= Assignment =
No pictures are to be included when the entries below are reproduced exactly.

= Study material =

%%

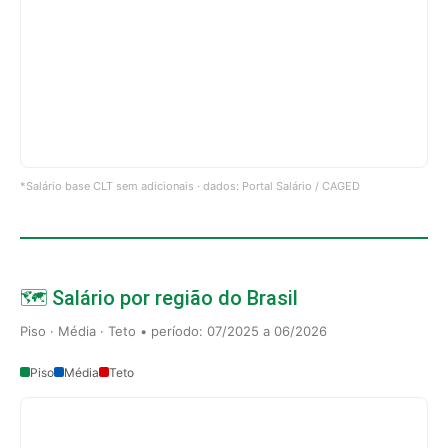
*Salário base CLT sem adicionais · dados: Portal Salário / CAGED
🗺️ Salário por região do Brasil
Piso · Média · Teto • período: 07/2025 a 06/2026
Piso
Média
Teto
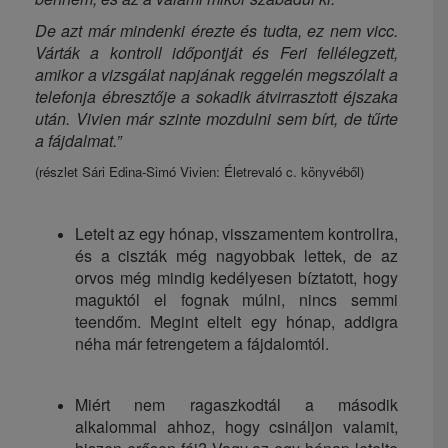
De azt már mindenki érezte és tudta, ez nem vicc.
Várták a kontroll időpontját és Feri fellélegzett,
amikor a vizsgálat napjának reggelén megszólalt a
telefonja ébresztője a sokadik átvirrasztott éjszaka
után. Vivien már szinte mozdulni sem bírt, de tűrte
a fájdalmat.”
(részlet Sári Edina-Simó Vivien: Életrevaló c. könyvéből)
Letelt az egy hónap, visszamentem kontrollra,
és a ciszták még nagyobbak lettek, de az
orvos még mindig kedélyesen bíztatott, hogy
maguktól el fognak múlni, nincs semmi
teendőm. Megint eltelt egy hónap, addigra
néha már fetrengetem a fájdalomtól.
Miért nem ragaszkodtál a második
alkalommal ahhoz, hogy csináljon valamit,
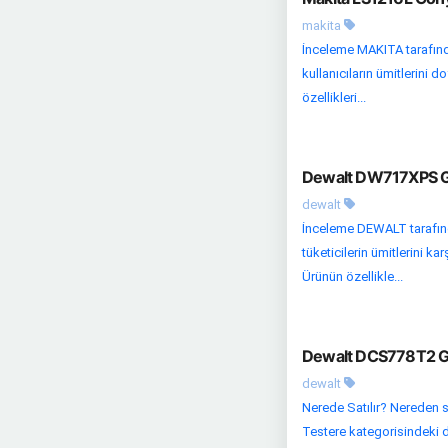
makita
İnceleme MAKITA tarafınd
kullanıcıların ümitlerini
özellikleri...
Dewalt DW717XPS Gö
dewalt
İnceleme DEWALT tarafın
tüketicilerin ümitlerini 
Ürünün özellikle...
Dewalt DCS778T2 Gö
dewalt
Nerede Satılır? Nereden s
Testere kategorisindeki di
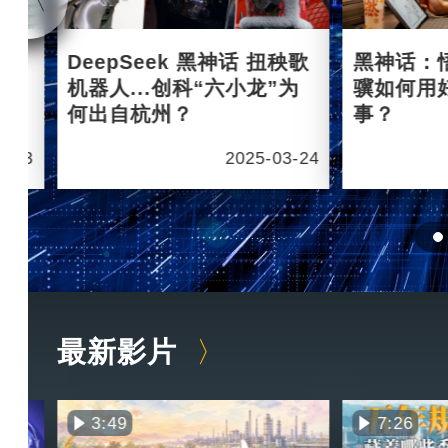
杭州
DeepSeek 黑神话 扭秧歌
黑神话：
机器人...创科“六小龙”为
骥如何用
何出自杭州？
事？
6-03
2025-03-24
最新影片
3:49
7:26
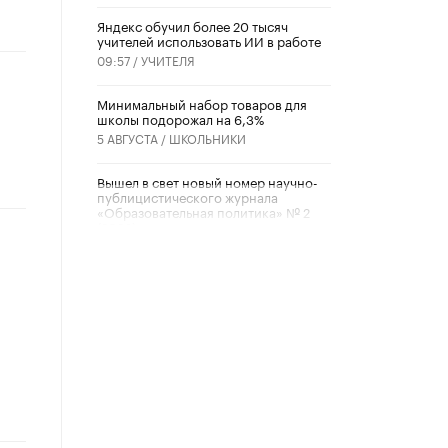
​Яндекс обучил более 20 тысяч
учителей использовать ИИ в работе
09:57 /
УЧИТЕЛЯ
Минимальный набор товаров для
школы подорожал на 6,3%
5 АВГУСТА /
ШКОЛЬНИКИ
Вышел в свет новый номер научно-
публицистического журнала
«Образовательная политика» № 2
(2026)
3 ИЮЛЯ /
АНОНС
Школьники и студенты Москвы
почтили память героев Великой
Отечественной войны
22 ИЮНЯ /
ГОРОДСКОЕ ОБРАЗОВАНИЕ
«Егор, давай во двор!»
22 ИЮНЯ /
АНОНС
Из закона о регулировании ИИ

%%

= Exercise response =
*Salário base CLT sem adicionais · dados: Portal Salário / CAGED
🗺️ Salário por região do Brasil
Piso · Média · Teto • período: 07/2025 a 06/2026
Piso
Média
Teto
De azt már mindenki érezte és tudta, ez nem vicc.
Várták a kontroll időpontját és Feri fellélegzett,
amikor a vizsgálat napjának reggelén megszólalt a
telefonja ébresztője a sokadik átvirrasztott éjszaka
után. Vivien már szinte mozdulni sem bírt, de tűrte
a fájdalmat.”
(részlet Sári Edina-Simó Vivien: Életrevaló c. könyvéből)
Letelt az egy hónap, visszamentem kontrollra,
és a ciszták még nagyobbak lettek, de az
orvos még mindig kedélyesen bíztatott, hogy
maguktól el fognak múlni, nincs semmi
teendőm. Megint eltelt egy hónap, addigra
néha már fetrengetem a fájdalomtól.
Miért nem ragaszkodtál a második
alkalommal ahhoz, hogy csináljon valamit,
makita
İnceleme MAKITA tarafınd
kullanıcıların ümitlerini
özellikleri...
Dewalt DW717XPS Gö
dewalt
İnceleme DEWALT tarafın
tüketicilerin ümitlerini 
Ürünün özellikle...
Dewalt DCS778T2 Gö
dewalt
Nerede Satılır? Nereden s
Testere kategorisindeki di
杭州
DeepSeek 黑神话 扭秧歌
黑神话：
机器人...创科“六小龙”为
骥如何用
何出自杭州？
事？
6-03
2025-03-24
最新影片
3:49
7:26
​Яндекс обучил более 20 тысяч
учителей использовать ИИ в работе
09:57 /
УЧИТЕЛЯ
Минимальный набор товаров для
школы подорожал на 6,3%
5 АВГУСТА /
ШКОЛЬНИКИ
Вышел в свет новый номер научно-
публицистического журнала
«Образовательная политика» № 2
(2026)
3 ИЮЛЯ /
АНОНС
Школьники и студенты Москвы
почтили память героев Великой
Отечественной войны
22 ИЮНЯ /
ГОРОДСКОЕ ОБРАЗОВАНИЕ
«Егор, давай во двор!»
22 ИЮНЯ /
АНОНС
Из закона о регулировании ИИ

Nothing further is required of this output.